Algunos se presentaban describiendo
personalidades de lo más floridas y otros, las más aburridas; qué buscaban en
otros; características físicas; algunos otros iban más allá aun en el
detalle y daban cuenta de sus dotes en términos
genitales. Las edades oscilaban entre grandes extremos, desde casi adolescentes
hasta gente que podrían ser—pensó—sus abuelos.
La incertidumbre, el morbo, la duda o
inquietud, algo de eso o todo junto lo llevó a seguir escuchando. Un primer
mensaje le llega y no sabe qué hacer. Lo escucha: “Hola, lindo perfil ¿querés
que hablemos?”—la otra voz inquiere sin mucho preámbulo. No se da cuenta, elige
una de las opciones que el menú posterior al mensaje le ofrece y lo ignora. Los
nervios lo dejan quieto, inmóvil, con el tubo del teléfono al oído y la mirada
fija en la nada.
Otra presentación le llama la atención. Elige
dejar un mensaje breve de salutación—“Hola, ¿Cómo estás?—Espera, sin respuesta.
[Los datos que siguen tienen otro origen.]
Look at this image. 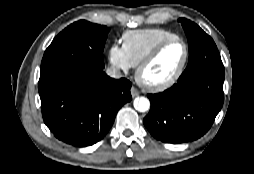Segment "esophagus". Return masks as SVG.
I'll return each instance as SVG.
<instances>
[{
	"instance_id": "esophagus-1",
	"label": "esophagus",
	"mask_w": 254,
	"mask_h": 174,
	"mask_svg": "<svg viewBox=\"0 0 254 174\" xmlns=\"http://www.w3.org/2000/svg\"><path fill=\"white\" fill-rule=\"evenodd\" d=\"M139 94H140V92H139V90L137 88H135V87L131 88V95H132V97H136Z\"/></svg>"
}]
</instances>
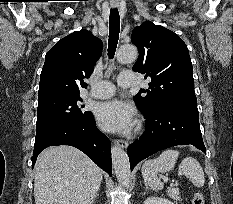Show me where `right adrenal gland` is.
<instances>
[{"label":"right adrenal gland","instance_id":"obj_1","mask_svg":"<svg viewBox=\"0 0 233 204\" xmlns=\"http://www.w3.org/2000/svg\"><path fill=\"white\" fill-rule=\"evenodd\" d=\"M96 198H97V194L95 195V197L93 198V200L91 201V203H90V204H94V203H95Z\"/></svg>","mask_w":233,"mask_h":204}]
</instances>
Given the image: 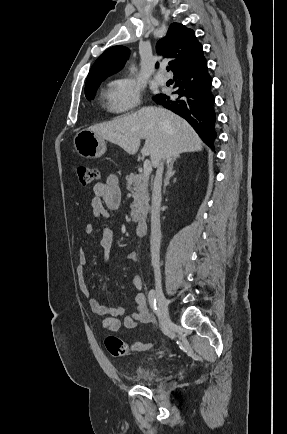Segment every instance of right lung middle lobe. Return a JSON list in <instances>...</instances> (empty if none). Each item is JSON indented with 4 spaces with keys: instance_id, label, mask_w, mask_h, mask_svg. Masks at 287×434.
Wrapping results in <instances>:
<instances>
[{
    "instance_id": "right-lung-middle-lobe-1",
    "label": "right lung middle lobe",
    "mask_w": 287,
    "mask_h": 434,
    "mask_svg": "<svg viewBox=\"0 0 287 434\" xmlns=\"http://www.w3.org/2000/svg\"><path fill=\"white\" fill-rule=\"evenodd\" d=\"M101 81L92 82L85 85V96L88 100H91L95 96V92L98 89Z\"/></svg>"
}]
</instances>
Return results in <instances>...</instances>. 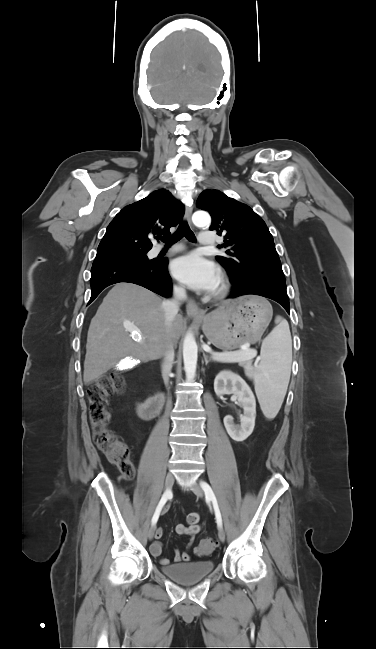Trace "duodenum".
<instances>
[{
    "instance_id": "obj_1",
    "label": "duodenum",
    "mask_w": 376,
    "mask_h": 649,
    "mask_svg": "<svg viewBox=\"0 0 376 649\" xmlns=\"http://www.w3.org/2000/svg\"><path fill=\"white\" fill-rule=\"evenodd\" d=\"M162 396H151L136 402V411L140 418L149 420L157 416L162 408Z\"/></svg>"
}]
</instances>
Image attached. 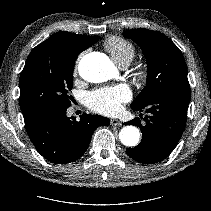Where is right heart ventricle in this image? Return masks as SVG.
Listing matches in <instances>:
<instances>
[{"instance_id":"obj_1","label":"right heart ventricle","mask_w":211,"mask_h":211,"mask_svg":"<svg viewBox=\"0 0 211 211\" xmlns=\"http://www.w3.org/2000/svg\"><path fill=\"white\" fill-rule=\"evenodd\" d=\"M105 49L112 60L120 67L128 66L134 59L136 51L134 45L119 36H111L105 40Z\"/></svg>"}]
</instances>
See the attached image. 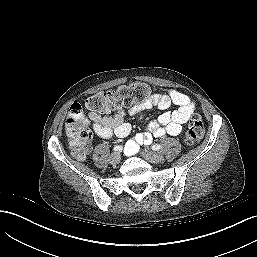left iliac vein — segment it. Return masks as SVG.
<instances>
[{
    "instance_id": "obj_1",
    "label": "left iliac vein",
    "mask_w": 257,
    "mask_h": 257,
    "mask_svg": "<svg viewBox=\"0 0 257 257\" xmlns=\"http://www.w3.org/2000/svg\"><path fill=\"white\" fill-rule=\"evenodd\" d=\"M141 154L146 160L153 163H159L164 160V156L160 153L143 151Z\"/></svg>"
}]
</instances>
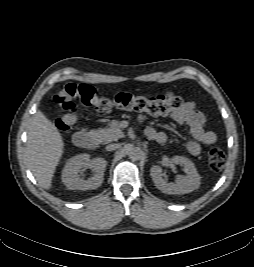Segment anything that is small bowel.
Returning <instances> with one entry per match:
<instances>
[{
	"label": "small bowel",
	"instance_id": "obj_1",
	"mask_svg": "<svg viewBox=\"0 0 254 267\" xmlns=\"http://www.w3.org/2000/svg\"><path fill=\"white\" fill-rule=\"evenodd\" d=\"M171 117L178 124H184L189 128L191 139L187 141L186 149L191 155H199L202 145H212L215 143V133L206 130L205 116L197 109L194 102L188 101L183 103L179 109L171 114ZM146 135L148 138L162 144L168 140L166 133L158 131L153 127L146 129Z\"/></svg>",
	"mask_w": 254,
	"mask_h": 267
}]
</instances>
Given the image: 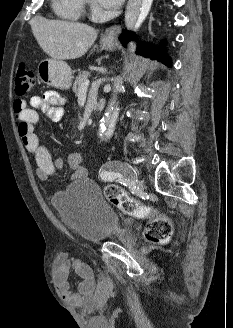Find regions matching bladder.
Masks as SVG:
<instances>
[{"mask_svg": "<svg viewBox=\"0 0 233 328\" xmlns=\"http://www.w3.org/2000/svg\"><path fill=\"white\" fill-rule=\"evenodd\" d=\"M51 203L62 221L84 240L97 243L113 238L126 245L133 244V239L121 229L117 213L95 182L77 180L55 193Z\"/></svg>", "mask_w": 233, "mask_h": 328, "instance_id": "obj_1", "label": "bladder"}]
</instances>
Los mensajes se repiten luego de escuchar unos diez o doce de ellos. Cada
tanto, algún nuevo integrante se une. Daniel entra en una especie de euforia y pasa
de uno a otro casi sin escucharlos. Empieza a enviar saludos
indiscriminadamente. Lo que al comienzo era temor, ahora se había enmascarado
en necesidad. Lo extraño es que cuando le contestaban, elegía la opción de
ignorar responder a los posibles interlocutores sin excepción. Era como llegar
al precipicio a cometer suicidio, correr para aventarse al vacío y detenerse a
metros de lograrlo. La sangre le bullía en las venas, sentía el rostro
ardiendo. El pecho latía por entero.
No supo cuánto tiempo pasó pero estaba
tan inmerso en esta actividad que olvidó completamente ir a las ventanas y
comprobar que la familia aun estuviera dando vueltas por el barrio. Olvidó
todo. Estaba entregado a la realidad de conversaciones por empezar que sabía
bien nunca iban a darse. Tan absorto y entregado a esa realidad estaba que no
escucho cuando la puerta de entrada se abrió. Por suerte, uno de sus primos pequeños
llego dando trancazos a la habitación anterior a la que se encontraba e hizo
trizas de un golpe uno de los floreros. Con el estallido Daniel volvió en sí y terminó
la empresa de un fuerte golpe contra el aparato de teléfono. Media vuelta, se incorporó
y dirigió a recibir con una amplia sonrisa a los familiares que volvían. EL
rostro rojizo de tensión y la frente empapada de sudor. Estaban todos tan excitados
que no prestaron atención. Aprovechó la desidia de los demás y se escabulló en
segundos para encerrarse en su habitación.
Era la primera vez que se aventuraba fuera
de las fronteras de la casa, la familia, la escuela, los principios y lo
conocido. Estaba asustado. Estaba aturdido. La confusión era su estado. Pero se
sentía como hace tiempo no lo hacía. Excitación e incertidumbre se mezclaban. Tenía
miedo pero sabía que iría por más. Que había más y quería más.